Chris Gilfoy, Chief Strategy Officer, the7stars
In a recent survey of British social attitudes, just 6% of people said they would like to see a reduction in taxes. A whopping 52% said they would increase them. Annoying.
Although the average Briton is not significantly better off thanks to the mini-budget, freezing energy prices has short-term benefits. And although the bills are higher than in previous years, this is mitigated by the good health of employment. This may dampen consumer caution that experts have predicted, but especially in small expenditures – the oft-mentioned “lipstick effect”. Something for brands struggling with “trading down” to consider when planning investments.
In the short term, we could see stamp duty savings benefit furniture and DIY brands, and the few people who benefit from tax cuts for high earners or relaxed bank bonuses should give most of the markets reasons to invest in growth.
From a business perspective, there is good and bad. Energy price caps and corporate tax changes will lead to some reduction in cost pressures, but hoped-for corporate rate changes have not happened as high street businesses face to an £800m raise next year in already difficult circumstances.
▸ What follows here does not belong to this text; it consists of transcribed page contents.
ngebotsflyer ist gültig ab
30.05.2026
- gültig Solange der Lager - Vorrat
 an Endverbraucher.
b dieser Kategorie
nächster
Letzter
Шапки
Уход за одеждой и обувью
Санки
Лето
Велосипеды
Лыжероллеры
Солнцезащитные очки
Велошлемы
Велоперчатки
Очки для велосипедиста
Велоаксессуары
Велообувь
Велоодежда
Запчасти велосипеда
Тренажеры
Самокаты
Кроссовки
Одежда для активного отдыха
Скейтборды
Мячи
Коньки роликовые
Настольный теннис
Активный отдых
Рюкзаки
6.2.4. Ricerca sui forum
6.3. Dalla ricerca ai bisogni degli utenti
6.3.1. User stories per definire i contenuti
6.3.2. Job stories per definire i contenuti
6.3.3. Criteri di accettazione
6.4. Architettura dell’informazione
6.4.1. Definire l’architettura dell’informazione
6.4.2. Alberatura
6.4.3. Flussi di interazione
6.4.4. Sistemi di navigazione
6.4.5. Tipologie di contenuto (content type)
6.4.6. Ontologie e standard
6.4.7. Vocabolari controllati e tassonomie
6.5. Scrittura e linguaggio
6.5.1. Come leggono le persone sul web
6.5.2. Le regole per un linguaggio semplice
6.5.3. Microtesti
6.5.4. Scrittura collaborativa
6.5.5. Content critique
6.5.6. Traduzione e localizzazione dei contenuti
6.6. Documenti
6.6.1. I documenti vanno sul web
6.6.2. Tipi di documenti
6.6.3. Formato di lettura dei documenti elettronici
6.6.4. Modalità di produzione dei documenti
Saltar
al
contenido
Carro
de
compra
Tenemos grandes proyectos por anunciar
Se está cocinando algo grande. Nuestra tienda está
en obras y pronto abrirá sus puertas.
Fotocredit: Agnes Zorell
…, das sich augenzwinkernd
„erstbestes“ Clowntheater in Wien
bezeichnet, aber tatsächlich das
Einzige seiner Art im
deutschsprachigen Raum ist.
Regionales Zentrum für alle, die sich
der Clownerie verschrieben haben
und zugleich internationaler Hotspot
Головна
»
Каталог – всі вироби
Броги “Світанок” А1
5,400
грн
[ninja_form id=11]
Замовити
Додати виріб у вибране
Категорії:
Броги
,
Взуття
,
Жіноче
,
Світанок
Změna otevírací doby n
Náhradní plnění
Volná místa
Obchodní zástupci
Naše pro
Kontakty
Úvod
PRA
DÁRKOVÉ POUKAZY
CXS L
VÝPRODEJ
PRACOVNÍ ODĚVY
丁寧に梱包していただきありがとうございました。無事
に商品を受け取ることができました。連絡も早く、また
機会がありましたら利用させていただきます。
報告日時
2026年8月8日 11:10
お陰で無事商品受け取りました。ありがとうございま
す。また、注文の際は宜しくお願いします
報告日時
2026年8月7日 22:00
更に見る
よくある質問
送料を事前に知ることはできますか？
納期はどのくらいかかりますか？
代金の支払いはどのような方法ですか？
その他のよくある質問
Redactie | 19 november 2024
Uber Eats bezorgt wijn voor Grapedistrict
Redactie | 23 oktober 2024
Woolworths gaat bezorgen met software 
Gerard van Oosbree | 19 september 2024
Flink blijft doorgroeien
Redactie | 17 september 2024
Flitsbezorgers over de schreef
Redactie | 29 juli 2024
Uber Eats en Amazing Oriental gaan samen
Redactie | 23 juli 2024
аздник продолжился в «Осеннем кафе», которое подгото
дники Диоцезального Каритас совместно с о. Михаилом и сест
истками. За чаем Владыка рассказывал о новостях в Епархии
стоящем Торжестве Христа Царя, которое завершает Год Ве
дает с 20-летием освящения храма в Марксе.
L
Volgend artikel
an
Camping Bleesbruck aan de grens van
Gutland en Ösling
Richard Morris, Managing Director, UK and Ireland, IPG Mediabrands
We naturally want a healthy and growing economy for the prosperity of our employees, our customers and our company. The economic impact of the pandemic will last for years, while pressure on energy prices exacerbated by the war in Ukraine creates a dire picture for many millions of people in the UK. Desperate times, desperate measures? Well, in that regard, Truss and Kwarteng were on point. The tax cuts and other economic measures announced on Friday were unprecedented and an extreme example of free market economics.
The sweeping new steps taken by a new Prime Minister and a new Chancellor all speak of a gamble. The initial reaction of the currency markets is a major concern, and those who oppose it see it as greater inequality among the British population and rising inflation.
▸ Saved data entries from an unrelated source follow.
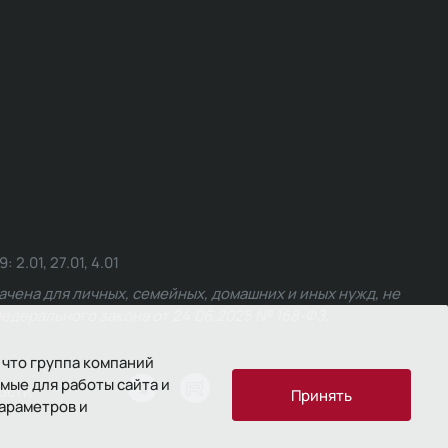
.01, 27.01, 4.01
чена для личных, семейных, домашних и иных нужд, не
едерального закона от 24.06.2025 № 168-ФЗ.
 что группа компаний
мые для работы сайта и
ости
Принять
параметров и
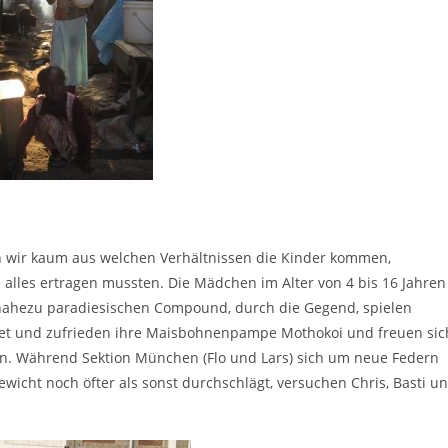
en wir kaum aus welchen Verhältnissen die Kinder kommen,
 alles ertragen mussten. Die Mädchen im Alter von 4 bis 16 Jahren
nahezu paradiesischen Compound, durch die Gegend, spielen
ittet und zufrieden ihre Maisbohnenpampe Mothokoi und freuen sic
en. Während Sektion München (Flo und Lars) sich um neue Federn
icht noch öfter als sonst durchschlägt, versuchen Chris, Basti u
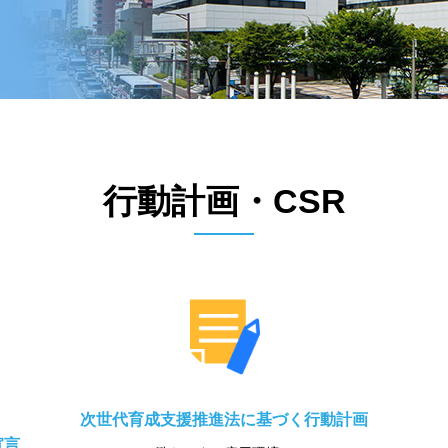
行動計画・CSR
次世代育成支援推進法に基づく行動計画
宣言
But such measures are unprecedented, so it is not yet possible to assess whether they are the right ones to get the UK economy back to growth as quickly as possible (whenever they do). The reality is that something brave was needed, but whether Friday’s actions were brave or simply reckless remains to be seen. We will have to wait and see.
Tom Skinner, Co-Founder, Go Up
Friday’s mini budget was a bit like being told you could open your presents before Christmas Day. But not just one or two on Christmas Eve – everything. The night of the bonfire. Great for Bonfire Night, but you know you’ll regret it once Christmas rolls around.
There’s no doubt that in the short term the ads are “good” for business and will make employers smile, but you can’t help feeling that a new Conservative government is opting for headlines that crowd-pleasers and announcements of short-term economic stimulus rather than dealing with the elephant in the room: paying – among other things – for Covid relief measures and recent energy bill caps.
Nevertheless, we are curious to see what we might think of these measures. Some of the benefits are obvious: lower income tax means our hardworking team earns more of their salary; the threat of a corporate tax hike stifling any incentive to post higher profits has disappeared. But what will this mean for our customers – or potential customers? As a marketing agency, our results are very sensitive to general economic confidence.
Unfortunately for us, the reality is that marketing budgets are one of the first things to be cut when businesses see a storm on the horizon, and we’ve been noticing this jitters from customers and prospects for at least six months now. . Could these measures create a sense (real or perceived) of economic well-being sufficient to persuade our customers to take the bull by the horns and press the big green button labeled “Growth”? We hope.